Ironically, what unifies much of this inessential imperative complexity is that it exists in the service of essentially declarative ends. Indeed, I suggest that the reason the current paradigm works at all is that systems implemented in this way approximate a much simpler, declarative model of interactive computation. Experienced software designers rely tacitly on something like this declarative model in order to make decisions about what counts as reasonable behaviour. Rather than being ill-suited to interaction, as is sometimes assumed, perhaps because of the somewhat arcane feel of techniques such as monads [JW93][Wad99] for modelling effectful computation, the declarative paradigm - with a simple orthogonal extension to support interactivity - fits the abstract behaviour of interactive, stateful systems surprisingly well. But today, because this declarative behaviour is achieved only indirectly, interactive systems are significantly less reliable and understandable than they need to be, despite the widespread use of design patterns such as Observer [GHJV95] to manage some of the inessential complexity. State-related dysfunctions in particular, such as the gradual degradation of a system over time, spurious sensitivities to the order in which two operations take place, deadlocks and race conditions, are common. I propose that the best way to address the impedance mismatch between algorithmic languages and interactive systems is not to wallow in the tar-pit of imperative languages, but to lift declarative languages into a computational model which supports interaction directly.

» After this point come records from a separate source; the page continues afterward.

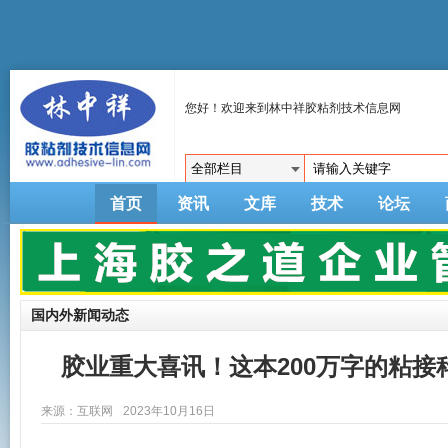
您好！欢迎来到林中祥胶粘剂技术信息网
首页
资讯
文库
技术
论坛
国内外新闻动态
胶业重大喜讯！这本200万字的粘
来源：互联网
2023年10月16日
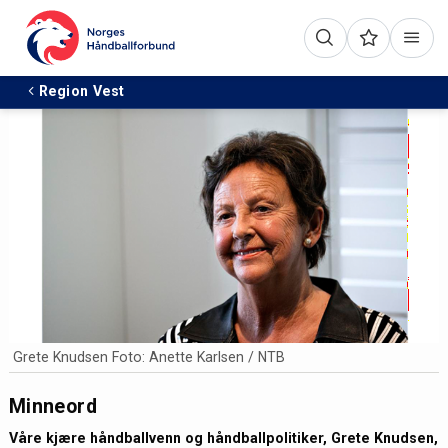
Region Vest
Grete Knudsen Foto: Anette Karlsen / NTB
Minneord
Våre kjære håndballvenn og håndballpolitiker, Grete Knudsen,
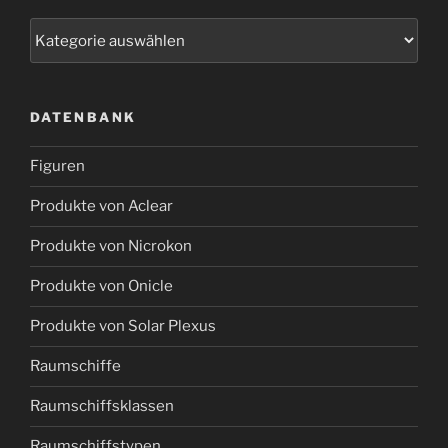
Kategorien
DATENBANK
Figuren
Produkte von Aclear
Produkte von Nicrokon
Produkte von Onicle
Produkte von Solar Plexus
Raumschiffe
Raumschiffsklassen
Raumschiffstypen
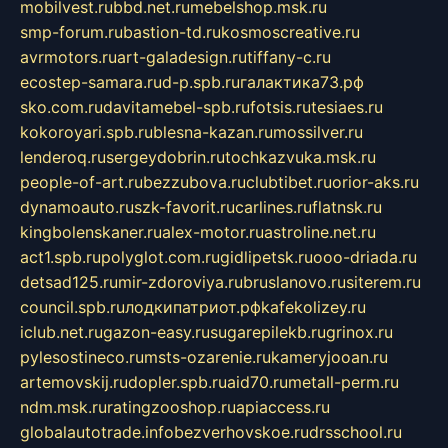
mobilvest.ru
bbd.net.ru
mebelshop.msk.ru
smp-forum.ru
bastion-td.ru
kosmoscreative.ru
avrmotors.ru
art-galadesign.ru
tiffany-c.ru
ecostep-samara.ru
d-p.spb.ru
галактика73.рф
sko.com.ru
davitamebel-spb.ru
fotsis.ru
tesiaes.ru
kokoroyari.spb.ru
blesna-kazan.ru
mossilver.ru
lenderoq.ru
sergeydobrin.ru
tochkazvuka.msk.ru
people-of-art.ru
bezzubova.ru
clubtibet.ru
orior-aks.ru
dynamoauto.ru
szk-favorit.ru
carlines.ru
flatnsk.ru
kingbolenskaner.ru
alex-motor.ru
astroline.net.ru
act1.spb.ru
polyglot.com.ru
gidlipetsk.ru
ooo-driada.ru
detsad125.ru
mir-zdoroviya.ru
bruslanovo.ru
siterem.ru
council.spb.ru
лодкипатриот.рф
kafekolizey.ru
iclub.net.ru
gazon-easy.ru
sugarepilekb.ru
grinox.ru
pylesostineco.ru
msts-ozarenie.ru
kameryjooan.ru
artemovskij.ru
dopler.spb.ru
aid70.ru
metall-perm.ru
ndm.msk.ru
ratingzooshop.ru
apiaccess.ru
globalautotrade.info
bezverhovskoe.ru
drsschool.ru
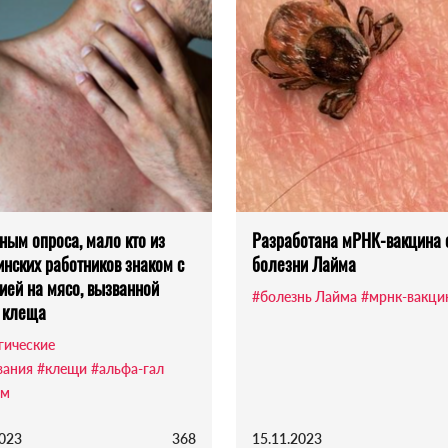
ным опроса, мало кто из
Разработана мРНК-вакцина 
нских работников знаком с
болезни Лайма
ией на мясо, вызванной
#болезнь Лайма
#мрнк-вакци
 клеща
гические
вания
#клещи
#альфа-гал
ом
2023
368
15.11.2023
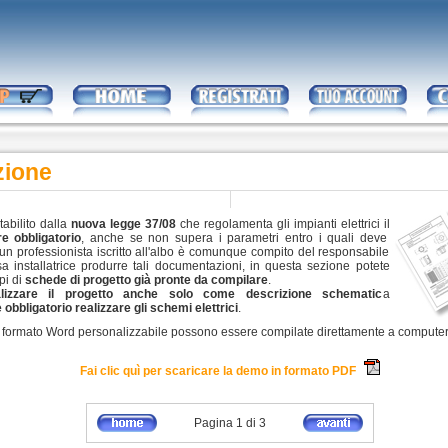
zione
abilito dalla
nuova legge 37/08
che regolamenta gli impianti elettrici il
e obbligatorio
, anche se non supera i parametri entro i quali deve
un professionista iscritto all'albo è comunque compito del responsabile
sa installatrice produrre tali documentazioni, in questa sezione potete
pi di
schede di progetto già pronte da compilare
.
alizzare il progetto anche solo come descrizione schematic
a
 obbligatorio realizzare gli schemi elettrici
.
 formato Word personalizzabile possono essere compilate direttamente a compute
Fai clic quì per scaricare la demo in formato PDF
Pagina 1 di 3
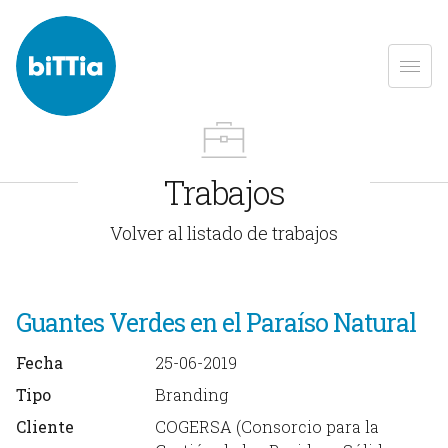
Trabajos
Volver al listado de trabajos
Guantes Verdes en el Paraíso Natural
Fecha
25-06-2019
Tipo
Branding
Cliente
COGERSA (Consorcio para la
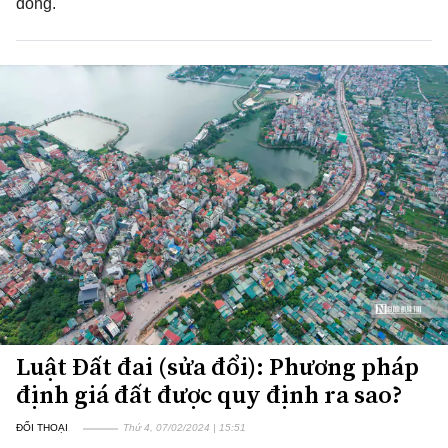
đồng.
Luật Đất đai (sửa đổi): Phương pháp
định giá đất được quy định ra sao?
ĐỐI THOẠI
Thứ 4, 07/02/2024 | 15:51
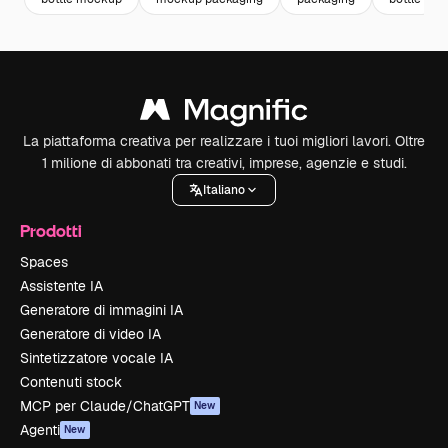
La piattaforma creativa per realizzare i tuoi migliori lavori. Oltre
1 milione di abbonati tra creativi, imprese, agenzie e studi.
Italiano
Prodotti
Spaces
Assistente IA
Generatore di immagini IA
Generatore di video IA
Sintetizzatore vocale IA
Contenuti stock
MCP per Claude/ChatGPT
New
Agenti
New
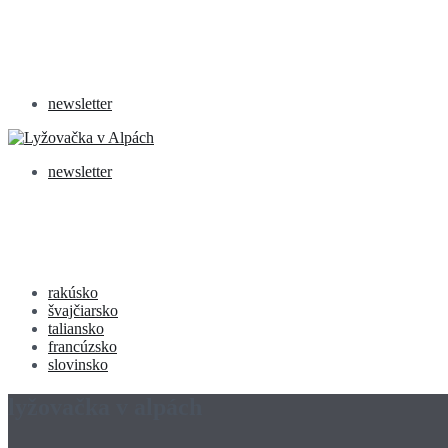
newsletter
newsletter
rakúsko
švajčiarsko
taliansko
francúzsko
slovinsko
lyžovačka v alpách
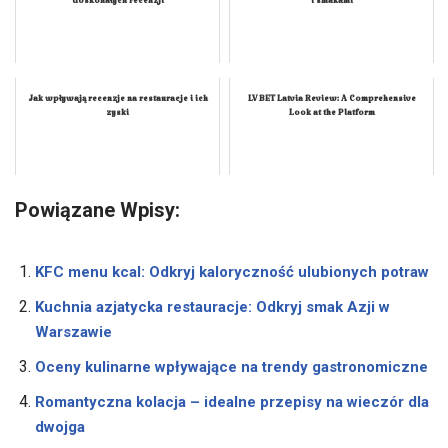
doskonałych recenzji
i smakami
Jak wpływają recenzje na restauracje i ich
LV BET Latvia Review: A Comprehensive
zyski
Look at the Platform
Powiązane Wpisy:
KFC menu kcal: Odkryj kaloryczność ulubionych potraw
Kuchnia azjatycka restauracje: Odkryj smak Azji w
Warszawie
Oceny kulinarne wpływające na trendy gastronomiczne
Romantyczna kolacja – idealne przepisy na wieczór dla
dwojga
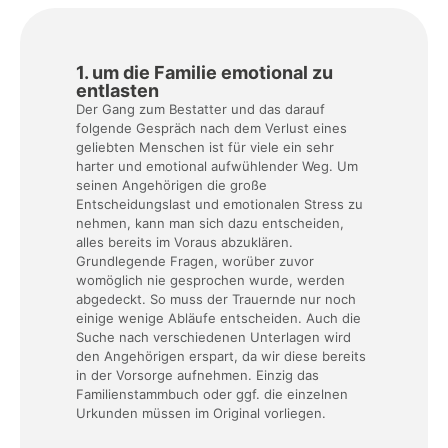
1. um die Familie emotional zu
entlasten
Der Gang zum Bestatter und das darauf
folgende Gespräch nach dem Verlust eines
geliebten Menschen ist für viele ein sehr
harter und emotional aufwühlender Weg. Um
seinen Angehörigen die große
Entscheidungslast und emotionalen Stress zu
nehmen, kann man sich dazu entscheiden,
alles bereits im Voraus abzuklären.
Grundlegende Fragen, worüber zuvor
womöglich nie gesprochen wurde, werden
abgedeckt. So muss der Trauernde nur noch
einige wenige Abläufe entscheiden. Auch die
Suche nach verschiedenen Unterlagen wird
den Angehörigen erspart, da wir diese bereits
in der Vorsorge aufnehmen. Einzig das
Familienstammbuch oder ggf. die einzelnen
Urkunden müssen im Original vorliegen.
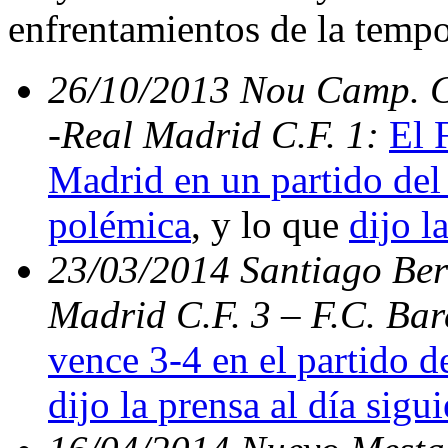
enfrentamientos de la temp
26/10/2013 Nou Camp. C.
-Real Madrid C.F. 1:
El 
Madrid en un partido del 
polémica
, y lo que
dijo l
23/03/2014 Santiago Bern
Madrid C.F. 3 – F.C. Ba
vence 3-4 en el partido d
dijo la prensa al día sigu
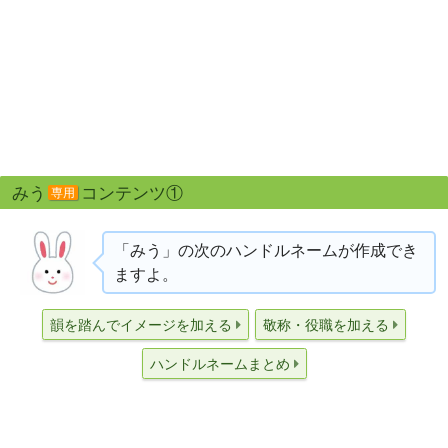
みう
コンテンツ①
専用
「みう」の次のハンドルネームが作成でき
ますよ。
韻を踏んでイメージを加える
敬称・役職を加える
ハンドルネームまとめ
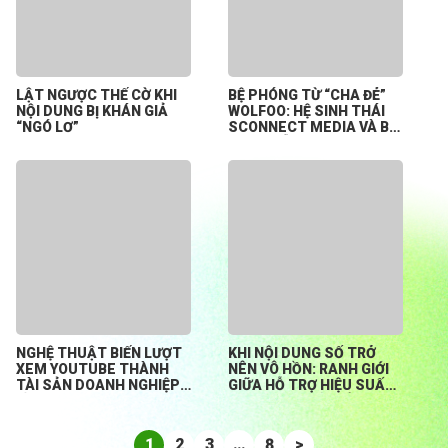
LẬT NGƯỢC THẾ CỜ KHI
BỆ PHÓNG TỪ “CHA ĐẺ”
NỘI DUNG BỊ KHÁN GIẢ
WOLFOO: HỆ SINH THÁI
“NGÓ LƠ”
SCONNECT MEDIA VÀ BÀI
TOÁN HỖ TRỢ CREATOR
KHỞI NGHIỆP TỪ CON SỐ
0
NGHỆ THUẬT BIẾN LƯỢT
KHI NỘI DUNG SỐ TRỞ
XEM YOUTUBE THÀNH
NÊN VÔ HỒN: RANH GIỚI
TÀI SẢN DOANH NGHIỆP
GIỮA HỖ TRỢ HIỆU SUẤT
BỀN VỮNG
HAY ĐÁNH MẤT BẢN
SẮC?
1
2
3
…
8
>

The aim of this blog is to explore the conceptual foundations of such a programming model, which I shall refer to as the declarative interaction model. Developing a formal semantics will be a topic for later treatment. Like some other declarative approaches to interaction, the declarative interaction model maintains a clean separation of (stateless, deterministic) declarative computation and (stateful, non-deterministic) reactive computation. The model is distinguished by its modal construal of interaction, whereby an interactive system is taken to be a space of canonically represented "possible worlds", each expressing a purely declarative computation, along with an index into that space indicating the "actual world", which represents the system's current state. To interact with such a system is to select a new actual state from this space of possible states. Interactions (effectful operations) are lifted to meta-programs that manipulate values of modal type; crucially, they are unable to interfere with the purely declarative semantics of each possible state, and in any case are only required when they are essential to application logic. Non-determinism arises from concurrent interactions, which are handled transactionally.

The declarative interaction model relates to many active research areas, including modal type systems, incremental computation, meta-programming, declarative concurrency, transactional concurrency, dataflow computing, interactive computing, and wide-area computing. As we shall see, four closely related concepts in particular are central to the model: modality, incrementality , concurrency, and persistence. A key validation of the model will be the development of an interactive programming language which supports the model directly.